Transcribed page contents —
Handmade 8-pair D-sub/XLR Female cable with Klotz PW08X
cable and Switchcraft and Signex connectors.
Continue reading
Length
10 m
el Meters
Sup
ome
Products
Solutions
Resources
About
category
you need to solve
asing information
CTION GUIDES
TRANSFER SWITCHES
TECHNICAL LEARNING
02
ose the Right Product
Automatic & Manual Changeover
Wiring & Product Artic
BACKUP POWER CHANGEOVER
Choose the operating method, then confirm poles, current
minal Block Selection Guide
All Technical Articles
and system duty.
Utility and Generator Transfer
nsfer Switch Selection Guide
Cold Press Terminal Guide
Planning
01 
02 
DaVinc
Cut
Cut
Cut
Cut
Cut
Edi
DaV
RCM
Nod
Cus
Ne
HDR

...

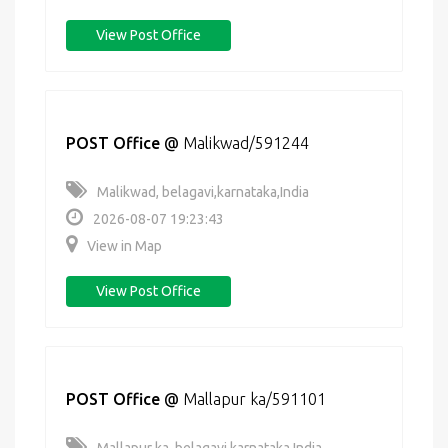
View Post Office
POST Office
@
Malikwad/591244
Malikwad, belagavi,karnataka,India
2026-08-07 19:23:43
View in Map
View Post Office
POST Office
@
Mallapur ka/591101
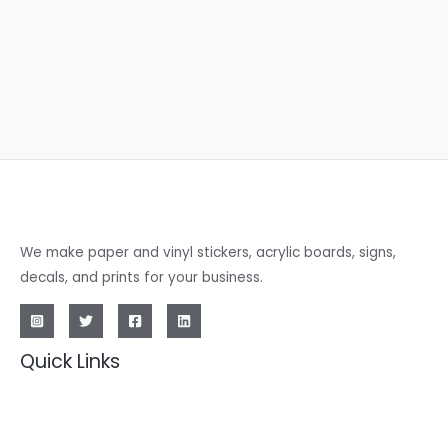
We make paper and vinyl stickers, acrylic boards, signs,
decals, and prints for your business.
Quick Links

Exercise brief — Please state the number of lines above that hold the string "Malikwad", with nothing else added.

Solved problem — 2